_PROBLEM TO WORK ON_. Search the entries for lines that contain the word "Nalçacı", and report each one found.

_DATA_.
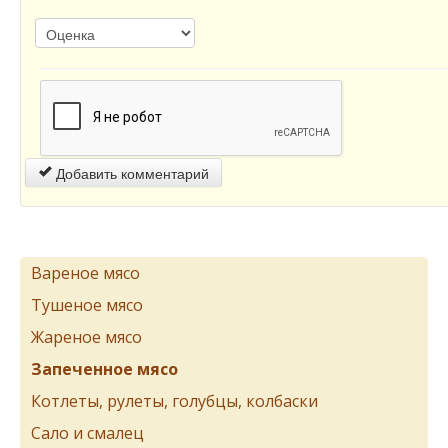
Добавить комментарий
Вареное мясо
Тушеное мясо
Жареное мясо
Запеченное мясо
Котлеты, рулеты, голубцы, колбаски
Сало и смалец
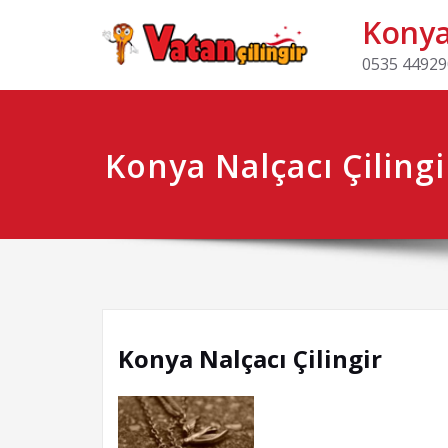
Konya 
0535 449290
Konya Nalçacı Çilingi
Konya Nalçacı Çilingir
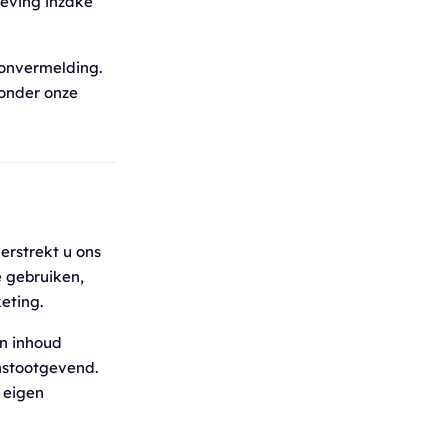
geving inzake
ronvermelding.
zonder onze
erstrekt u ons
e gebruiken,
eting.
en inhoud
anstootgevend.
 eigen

...

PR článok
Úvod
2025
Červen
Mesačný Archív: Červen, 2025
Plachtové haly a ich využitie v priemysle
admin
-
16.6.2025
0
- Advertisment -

_OUTPUT BELOW_.
Konya Nalçacı Çilingi
Konya Nalçacı Çilingir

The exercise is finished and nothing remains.